Plain VCFs, small files, capped (max_records) parses, consumer arrays, and
BAM/FASTQ stay single-phase — there is no reference tail to defer. Until
Phase B reports completed, reference-dependent reads (callability,
genotype-support, callset-QC, PRS scoring, ancestry overlap) carry a
reference_pending marker so a host treats a transient empty/negative as
provisional rather than final.
Access and gating
Every capability that touches per-sample genome rows goes through a single gated reader rather than opening the SQLite directly. One door composes the two concerns that used to be hand-stamped across handlers:
- Session authorization.
genomi.approve_agi_accessrecords explicit user approval for the current chat. The gate raises a structuredactive_genome_index_approval_requiredenvelope when an unapproved capability tries to read. - Readiness. The reader knows the parse state (
complete/variants_ready/reference_pending) and gates reference-dependent operations lazily — cheap public prerequisite checks run first, andreference_pendingis stamped once at the operation boundary, not in every handler. Capabilities that only need variants (prs.calculate_score,ancestry.check_sample_overlap,variant.resolve) degrade gracefully atvariants_readyinstead of hard-failing.
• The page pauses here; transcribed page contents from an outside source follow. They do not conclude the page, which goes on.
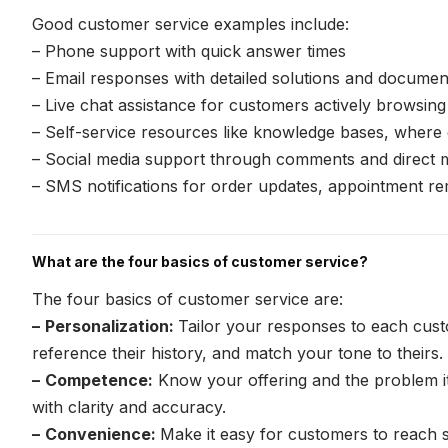
Good customer service examples include:
– Phone support with quick answer times
– Email responses with detailed solutions and documen
– Live chat assistance for customers actively browsin
– Self-service resources like knowledge bases, where
– Social media support through comments and direct
– SMS notifications for order updates, appointment re
What are the four basics of customer service?
The four basics of customer service are:
–
Personalization:
Tailor your responses to each custo
reference their history, and match your tone to theirs.
–
Competence:
Know your offering and the problem it
with clarity and accuracy.
–
Convenience:
Make it easy for customers to reach s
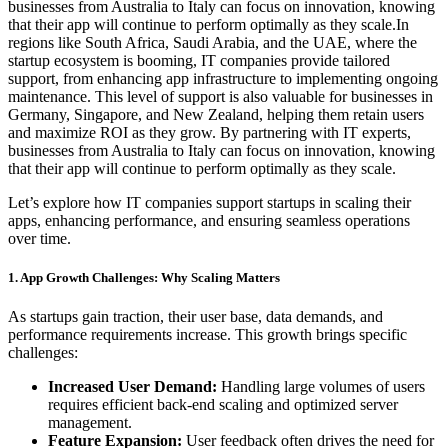
businesses from Australia to Italy can focus on innovation, knowing
that their app will continue to perform optimally as they scale.In
regions like South Africa, Saudi Arabia, and the UAE, where the
startup ecosystem is booming, IT companies provide tailored
support, from enhancing app infrastructure to implementing ongoing
maintenance. This level of support is also valuable for businesses in
Germany, Singapore, and New Zealand, helping them retain users
and maximize ROI as they grow. By partnering with IT experts,
businesses from Australia to Italy can focus on innovation, knowing
that their app will continue to perform optimally as they scale.
Let’s explore how IT companies support startups in scaling their
apps, enhancing performance, and ensuring seamless operations
over time.
1. App Growth Challenges: Why Scaling Matters
As startups gain traction, their user base, data demands, and
performance requirements increase. This growth brings specific
challenges:
Increased User Demand:
Handling large volumes of users
requires efficient back-end scaling and optimized server
management.
Feature Expansion:
User feedback often drives the need for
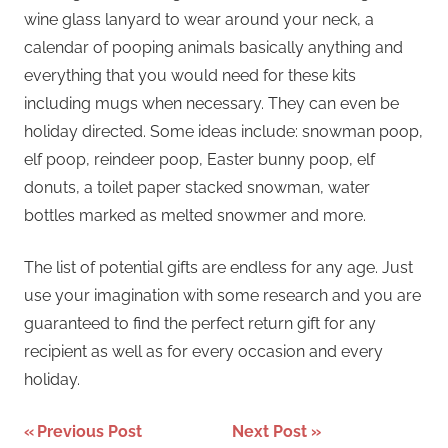
wine glass lanyard to wear around your neck, a
calendar of pooping animals basically anything and
everything that you would need for these kits
including mugs when necessary. They can even be
holiday directed. Some ideas include: snowman poop,
elf poop, reindeer poop, Easter bunny poop, elf
donuts, a toilet paper stacked snowman, water
bottles marked as melted snowmer and more.
The list of potential gifts are endless for any age. Just
use your imagination with some research and you are
guaranteed to find the perfect return gift for any
recipient as well as for every occasion and every
holiday.
Post
Previous Post
Next Post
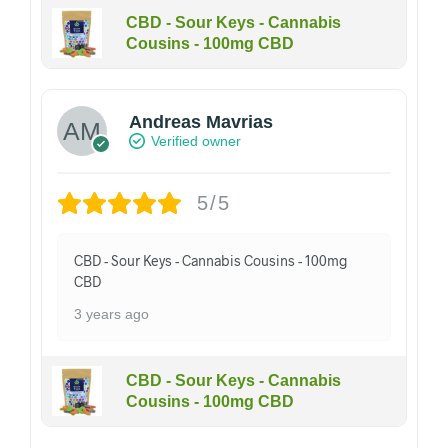
CBD - Sour Keys - Cannabis
Cousins - 100mg CBD
Andreas Mavrias
Verified owner
5/5
CBD - Sour Keys - Cannabis Cousins - 100mg
CBD
3 years ago
CBD - Sour Keys - Cannabis
Cousins - 100mg CBD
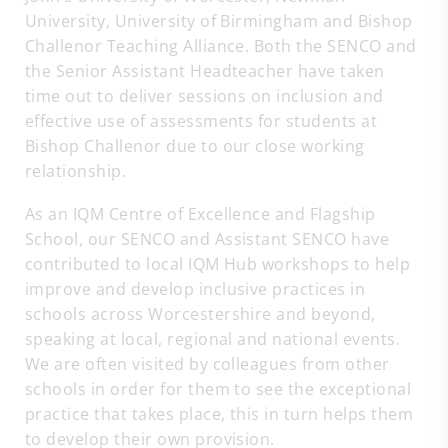
University, University of Birmingham and Bishop
Challenor Teaching Alliance. Both the SENCO and
the Senior Assistant Headteacher have taken
time out to deliver sessions on inclusion and
effective use of assessments for students at
Bishop Challenor due to our close working
relationship.
As an IQM Centre of Excellence and Flagship
School, our SENCO and Assistant SENCO have
contributed to local IQM Hub workshops to help
improve and develop inclusive practices in
schools across Worcestershire and beyond,
speaking at local, regional and national events.
We are often visited by colleagues from other
schools in order for them to see the exceptional
practice that takes place, this in turn helps them
to develop their own provision.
The net effect for agents: you don't manage per-capability gates. Approve
once with genomi.approve_agi_access, then any AGI-reading tool returns a
typed readiness envelope when the index isn't fully ready yet.
Users and AGIs
User/profile nicknames belong to people or profiles. Active Genome Index IDs belong to genome artifacts. A user can have multiple genome records and one selected active index.
Useful base operations:
| Operation | Use |
|---|---|
genomi.parse_source | Detect and digitize a source into an AGI |
genomi.list_users | List user/profile metadata |
genomi.assign_user_genome | Link a source or AGI to a profile |
genomi.select_user | Select a profile for the session |
genomi.set_default_user | Persist one default profile for GENOMI_HOME |
genomi.approve_agi_access | Record explicit approval to read an existing AGI |
genomi.describe_context | Inspect active context and response-profile guidance |
Evidence operations
The AGI itself is technical sample evidence. Interpretation comes from focused capabilities.
| Operation | Use |
|---|---|
active_genome_index.summarize | Compact readiness and artifact summary |
active_genome_index.classify_callset_qc | Callset shape, QC field availability, and absence-claim boundaries |
active_genome_index.classify_genotype_support | Whether one allele has enough sample support |
active_genome_index.classify_region_callability | Whether a region can support reference or absence claims |
For rsIDs, genes, or public evidence around a locus, start with
variant.resolve through genomi.invoke after reading the variant skill.
Lifecycle states
genomi.describe_context and read operations report AGI readiness through an
active_genome_index_readiness block with status and a structured reason
code:
| Status | Agent action |
|---|---|
complete | Continue with focused evidence tools |
variants_ready | Continue with variant queries; reference-dependent results carry reference_pending until Phase B finishes. Poll genomi.check_background_job with the surfaced reference job — don't reparse |
needs_reparse | Reparse from the recorded source path if it still exists |
schema_too_new | Upgrade Genomi; do not downgrade the index by reparsing |
| missing source | Ask for the current source path before reparsing |
If genomi.parse_source returns status="in_progress", poll
genomi.check_background_job. Do not replace a complete parse with a capped
sample parse for user-facing interpretation.
Boundaries
- The original genome source remains local.
- Parsing does not automatically run every interpretation tool.
- Missing library evidence is not negative evidence.
- Consumer arrays cannot prove broad absence or coverage claims the way sequencing sources sometimes can.
- Clinical decisions require clinical confirmation.